Many past studies have focused on reverse engineering to replicate the behaviour of natural materials such as bone, feathers and wood to reproduce their nonlinear responses to mechanical stress. A new study, led by the civil and environmental engineering professor Shelly Zhang and Professor Ole Sigmund of the Technical University of Denmark, looked beyond reverse engineering to develop a framework for programmable multi-layered materials capable of responding to local disturbances through microscale interconnections.

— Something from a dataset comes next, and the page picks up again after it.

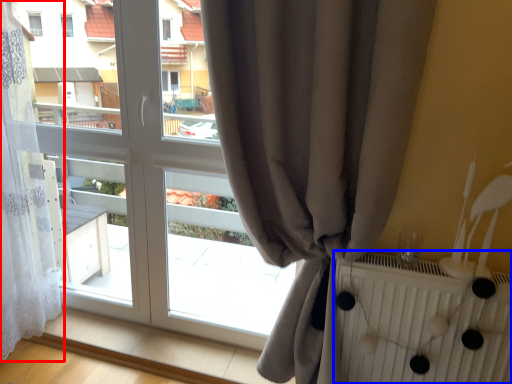 Question: Which of the following is the farthest to the observer, curtain (highlighted by a red box) or radiator (highlighted by a blue box)?

Choices:
 (A) curtain
 (B) radiator

Answer: (A) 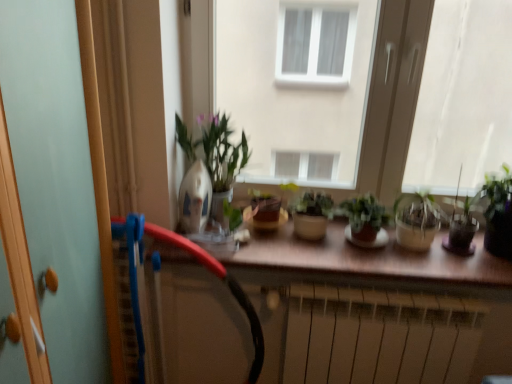 What are the coordinates of `free space underneath green matte plant at center, which is counted as the third houseplant, starting from the right (from a real-world perspective)` in the screenshot? It's located at (361, 244).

‘This work was born out of a discussion with my collaborator, Professor Sigmund, about how we already can achieve some very extreme behaviours, but there’s always a physical limit or upper bound that single materials can achieve, even with programming,’ Zhang said. ‘That led us to consider what kind of engineering could enable some of the crazy material behaviours needed in real life. For example, extreme buckling behaviours could help dissipate energy for things like car bumpers.’
That is when the team turned their attention to biological materials with multiple layers serving a different purpose, and how they could fabricate a synthetic material and use internal, microscale programming and optimisation to control its response to mechanical stress and strain.

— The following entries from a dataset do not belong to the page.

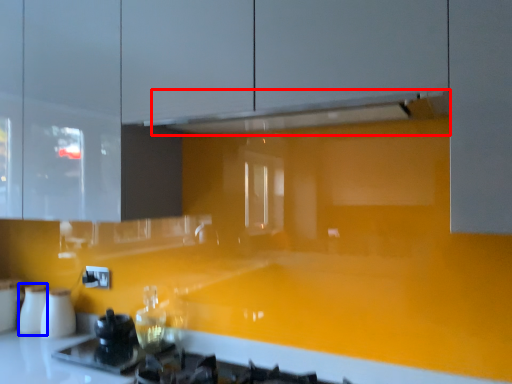 Question: Which object is closer to the camera taking this photo, exhaust hood (highlighted by a red box) or appliance (highlighted by a blue box)?

Choices:
 (A) exhaust hood
 (B) appliance

Answer: (A) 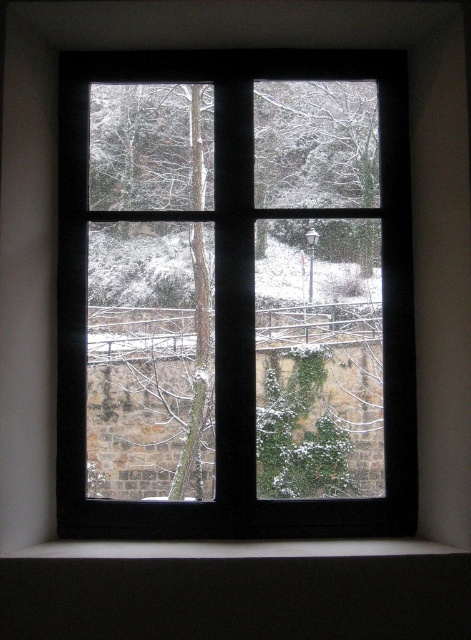 You are an interior designer planning to place a small potted plant on the white matte window sill at lower center. Considering the size of the window sill, will the plant with a height of 30 cm fit vertically without touching the black wood window at center?

The black wood window at center is much taller than the white matte window sill at lower center. Since the plant is only 30 cm tall, it will not touch the window and will fit vertically.

You are an interior designer planning to hang a painting on the wall where the black wood window at center is located. The painting will be placed 0.5 meters to the right of the window. Given the window is at point 0.463, 0.499, what coordinate should you mark for the painting?

The painting should be marked at coordinate 0.5 meters to the right of the black wood window at center, which is located at point (235, 296). Since moving to the right increases the x coordinate, the new coordinate would be approximately 0.463 plus 0.5 meters in the x direction. However, without knowing the scale of the coordinate system, an exact coordinate can not be determined. Please provide the scale of the coordinate system to calculate the precise position.

You are standing in a room with a window. You see a point at coordinates point (235, 296). Where is this point located in relation to the black wood window at center?

The point (235, 296) is on the black wood window at center. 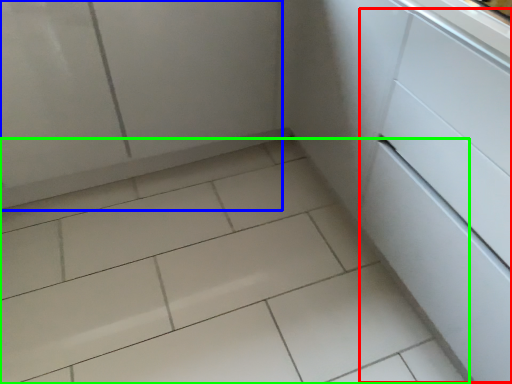 Question: Based on their relative distances, which object is nearer to drawer (highlighted by a red box)? Choose from screen door (highlighted by a blue box) and ceramic tile (highlighted by a green box).

Choices:
 (A) screen door
 (B) ceramic tile

Answer: (B)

‘We landed on the idea to design multi-layered materials with each layer being capable of exhibiting different properties and behaviours,’ Zhang said.
But not stopping there, the team pushed themselves to include the ability of individual layers to collaborate and essentially behave collectively as one. ‘Our new framework presents several advantages over existing methodologies for nonlinear stress-strain responses,’ Zhang said. ‘It optimises nacre-like multiple layers along with their interconnections in a continuum setup, which significantly expands the design space compared to similar work involving a single-layer setup or lattice structures.’
During fabrication, the team learned some lessons. The theoretical idea behind this work is to have an infinitely periodic material. Still, the team must fabricate finite units, and it was to be expected that the theoretical material and the actual fabricated material would exhibit different behaviours.
‘The discrepancy we found is something that will always happen in real life,’ Zhang said. ‘But we can harness this information to intentionally programme the sequence of the buckling of each of the individual cells in assembly, store some information inside, and then later we can decode the information. It was fascinating to capture this discrepancy and for it to end up providing information needed to improve the work.’
There is still a lot of work to be done to scale up fabrication for this type of material, but Zhang said that one valuable thing learned from this study is that when people collaborate, they achieve much greater things. ‘I think it works the same for materials,’ Zhang said. ‘When different materials collectively work together, they can do things that are much more impactful than if they do things individually.’
The research has been published in Science Advances.